Persistent Intelligence Architecture — ShadowHound Project¶

Last updated: 2025-10-14

This document defines the Persistent Intelligence Architecture for the ShadowHound robot ecosystem. It integrates physical and simulated embodiments, distributed co-brains (Thor + Spark), and a nightly self-improvement workflow. The goal: a continuously learning, characterful robot — a practical Tachikoma — with robust data durability even under abrupt power loss.

0. Terminology (Reframed Roles)¶

Body = Unitree Go2 Pro (actuators, sensors, proprioception)
Brains = AGX Thor (mobile brainstem) + DGX Spark (cortex)
Avatar = Tower (RTX 4070) / Isaac Sim (virtual embodiments + UI)
Memory = Vector/RAG stores + adapter checkpoints + replay buffers

Thor and Spark are co-brains. Thor executes latency-critical loops on the robot; Spark expands reasoning/memory and performs nightly adaptation.

1. System Overview¶

Role	Hardware	Purpose	Key Traits
Body	Go2 Pro	Real-world embodiment	Low-level control, sensors
Mobile Brainstem	AGX Thor (on Go2)	Real-time autonomy + local reasoning	128 GB unified memory; deterministic, field-rated
Cortex	DGX Spark (GB10)	Large-context reasoning; trainer/curator; nightly fine-tunes	~PFLOP-class FP8, 128 GB unified mem, CUDA-X stack
Avatar	Tower (RTX 4070)	Sim embodiment & user UI (single/multi-agent)	Isaac Sim/Lab scenes

Together they form a closed learning loop: Thor acts → Spark learns → Avatar tests → adapters return to Thor.

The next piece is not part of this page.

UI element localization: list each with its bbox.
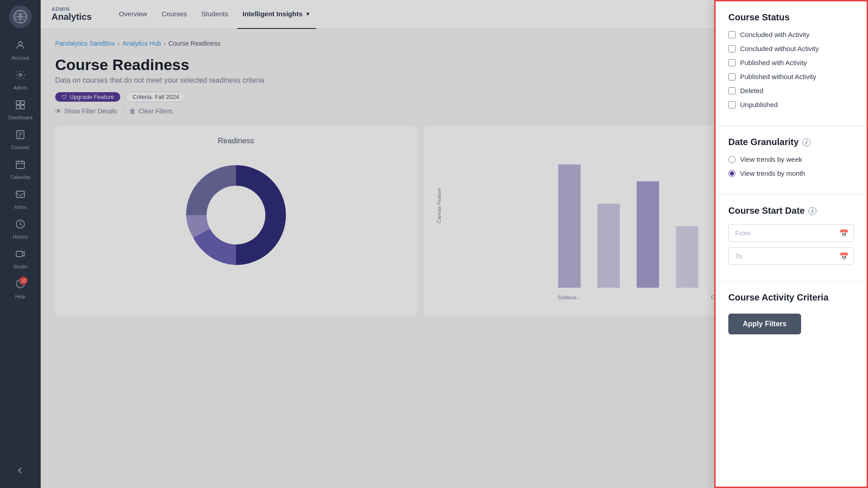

2. Networking Reality & Budgets¶

Operational link (robot moving): Thor ⇄ Spark over Wi‑Fi (6/6E preferred) - Throughput (real-world): 200–300 Mbps typical - RTT: 2–5 ms median; 10–20 ms jitter possible - Design budget: 30–40 ms round-trip including serialization

Maintenance link (robot docked/charging): Thor ⇄ Spark over Ethernet (recommended) - Use for bulk sync (GB‑scale logs, checkpoints, dataset exports) and software updates. - If Ethernet tether-on-dock is infeasible, schedule Wi‑Fi nightly sync windows and throttle transfers.

Offload payload guidance (Wi‑Fi): - Send embeddings + sparse state (≤ 10–16 KB/request), not raw frames. - Keep deliberation RPCs ≤ 1–5 Hz with hard timeouts (e.g., 50 ms).

3. Core Loop: Day / Night Cycle¶

Day — Real Operation (Thor‑Primary, Wi‑Fi available)¶

Reflex Layer (50–200 Hz): state estimation, locomotion, collision checks (Thor).
Reasoning Layer (1–5 Hz): local VLM/VLA on Thor; offload heavy steps to Spark only if within latency budget.
Logging: Thor writes durable local replay segments (see §7) and streams summaries to Spark opportunistically.

Night / Dock — Reflection & Growth (Spark‑Primary, Ethernet preferred)¶

Curation: Spark clusters trajectories; selects failures/novelties.
Adaptation: LoRA/adapter fine‑tunes or RL on Isaac Lab/GR00T.
Evaluation: headless sim regression; safety & latency tests.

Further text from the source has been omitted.